The real key with this lull in Rocky Mountain luxury building is for conservation organizations and the federal agencies to step up to the plate and buy some of the nicer pieces (not of YC or Tamarack, I mean) of private land before the subdivision craze ramps up again.
Several years ago, Ed Marston wrote some good (albeit grim) stories on possible futures for the mega-Mansions that dot our hillsides. With energy prices the way they are and the possible beginnings of a shift away from huge, expensive to maintain homes in the woods, we may see his vision come to pass in 30 years.
I did a lot of custom carving in 2 homes in Tamarack. I used to argue with the builder about wolves. I’m glad I got paid before it crumbled.
I’ve wondered the same thing about these big homes and smaller ones too, in remote areas subject to cold temperatures and wind.
Catbestland,
Read this: Ex-Tamarack vice president suing resort for severance pay. Idaho Statesman.

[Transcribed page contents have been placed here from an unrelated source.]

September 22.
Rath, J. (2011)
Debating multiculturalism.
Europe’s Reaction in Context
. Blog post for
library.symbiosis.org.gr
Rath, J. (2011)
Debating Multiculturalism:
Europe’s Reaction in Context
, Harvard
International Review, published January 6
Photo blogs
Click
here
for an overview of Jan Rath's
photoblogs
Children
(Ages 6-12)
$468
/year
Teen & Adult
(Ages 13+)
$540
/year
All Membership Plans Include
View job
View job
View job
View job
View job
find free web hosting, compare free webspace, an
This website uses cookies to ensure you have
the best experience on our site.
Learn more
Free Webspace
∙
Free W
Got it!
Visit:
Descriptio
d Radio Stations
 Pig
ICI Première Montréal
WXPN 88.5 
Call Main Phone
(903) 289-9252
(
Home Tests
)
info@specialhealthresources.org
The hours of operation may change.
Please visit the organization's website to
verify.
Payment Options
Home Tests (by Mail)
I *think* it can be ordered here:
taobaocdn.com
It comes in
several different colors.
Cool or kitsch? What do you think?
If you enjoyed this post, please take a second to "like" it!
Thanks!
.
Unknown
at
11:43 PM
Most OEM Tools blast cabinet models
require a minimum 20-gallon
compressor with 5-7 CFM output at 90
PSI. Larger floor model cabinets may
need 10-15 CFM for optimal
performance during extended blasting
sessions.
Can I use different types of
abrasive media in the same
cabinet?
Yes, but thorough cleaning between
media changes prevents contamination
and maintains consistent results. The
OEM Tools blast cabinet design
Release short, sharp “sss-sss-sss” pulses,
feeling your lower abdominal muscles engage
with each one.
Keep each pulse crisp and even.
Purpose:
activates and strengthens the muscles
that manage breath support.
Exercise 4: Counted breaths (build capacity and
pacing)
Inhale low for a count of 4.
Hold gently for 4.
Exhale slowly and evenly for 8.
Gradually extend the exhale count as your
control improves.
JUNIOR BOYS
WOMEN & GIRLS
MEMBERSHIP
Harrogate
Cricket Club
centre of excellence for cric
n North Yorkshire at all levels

The thing that separates these projects from smaller developments is the upkeep and operational costs for amenities that are enjoyed by a very few people for only a few days a years, relatively speaking. There will be difficulties finding someone to step into the breach to pay for these amenities over a short period of time. This is why failures at this level could really make the lots inside the project worth next to nothing. Who’s going to pay for cleaning, landscaping, heating, security and maintenance of an 8,000 sqft house when the neighboring golf course and the ski lifts are closed? Where are the buyers going to come from? Real estate around most of the resort town west is feeling the bubble pop big time. If bankruptcy happens, there’s going to be some more pain in the local communities too – so many of the economies in these towns are invested in luxury services/building.
they remind me of new fancy golf courses,,, the builders and the first two or three sets of owner ship go bust because the first guy who built it spent way tooo much on land and consstrcution, he goes bust,, number 2 and 3 also go because they thought they got deals but were still paying way to much for the property which no real cost management due to the new ness of such large projects, memberships, etc and maintenance like the above poster stated,, usually by number 4, the new owners can stand the heat and the cost have become more known and controlllable. just takes a while for it all to get right. Valuations may go down, but it usually equallizes with the market conditions
Very interesting comments! I had tried to open the subject from time to time in the past.
It’s good to finally read some responses.